Fake OSINT Exposure Threat Scam via Email
Scammers email targets claiming to have compiled a damaging open-source intelligence dossier — home address, workplace, family details — and demand payment to prevent its release, when in reality the 'dossier' is often bluffed or built from already-public information.
Part of: Fake OSINT Exposure Threat Scam
Last reviewed: 5 July 2026
Publicly available records, old social media posts, and data broker listings mean almost everyone has some findable personal information online, and email extortionists exploit this by presenting a curated list of those already-public details as if it were a dangerous, secret exposure they are uniquely capable of releasing.
How this scam works on Email
An email arrives listing some combination of the target's home address, workplace, phone number, family members' names, or other identifying details, framed as evidence the sender has compiled a thorough 'open-source intelligence' profile that will be published, sent to employers, or shared publicly unless a payment is made.
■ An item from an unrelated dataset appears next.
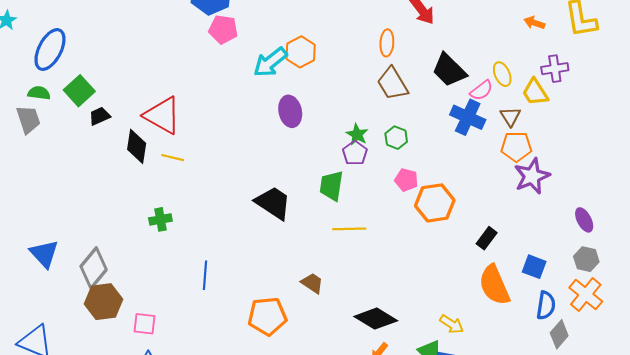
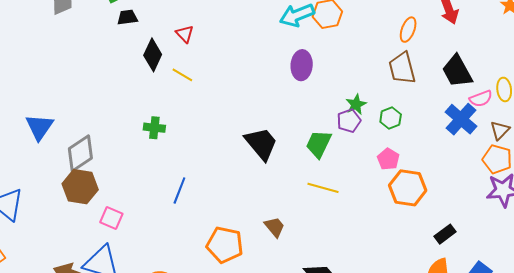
red triangle: (162, 115) -> (185, 34), size x0.5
The information cited is frequently pulled from data broker sites, old public records, or previously leaked breach data rather than through any special hacking or investigative effort, but the framing is designed to make the sender appear far more capable and threatening than they actually are.
Because the details included are often genuinely accurate — since they came from real public sources — the target can feel the threat is more credible than it is, even though publishing already-public information typically has limited real-world impact and the sender frequently has no actual additional damaging material beyond what was listed. The demand is usually for cryptocurrency payment within a short deadline, with vague threats about the consequences of non-payment designed to prevent the target from taking time to verify how serious the claim actually is.
Common red flags
- Email cites personal details that are findable through a basic public records or data broker search
- Threat to 'expose' information that, on inspection, is not actually private or sensitive
- Payment demanded in cryptocurrency within a short deadline
- Sender provides no verifiable additional evidence beyond publicly available information
- Language is generic and could plausibly apply to many different targets with minor edits
- No specific, credible sensitive material is actually described beyond vague threats
How to protect yourself
- Do not pay; verify what information is genuinely public before assuming the threat has real substance
- Search your own name and details to understand what data broker or public record information is already accessible
- Use data broker opt-out services to reduce your publicly findable personal information going forward
- Do not engage or reply to the sender, since responding confirms the email address is active and monitored
- Report the email rather than negotiating, since payment does not guarantee the sender will not repeat the demand
- Tighten social media privacy settings and remove old posts that may have contributed to the compiled information
How to report it
- Report the email to your email provider's spam and phishing reporting tool
- Report the extortion attempt to the FBI's IC3 (ic3.gov) or your national cybercrime reporting center
- Report the wallet address, if cryptocurrency payment was demanded, to crypto fraud tracking services
- Contact local law enforcement if the threat includes specific, credible harm beyond generic exposure claims
Frequently asked questions
Is the information in these emails usually real or fabricated?
It is often genuinely accurate but sourced from already-public records, data broker listings, or old breach data rather than from any special investigative or hacking effort, which makes the threat far less serious than it initially appears.
Should I respond to try to negotiate with the sender?
No. Responding confirms your email is active and monitored, which can invite further extortion attempts rather than resolving the situation.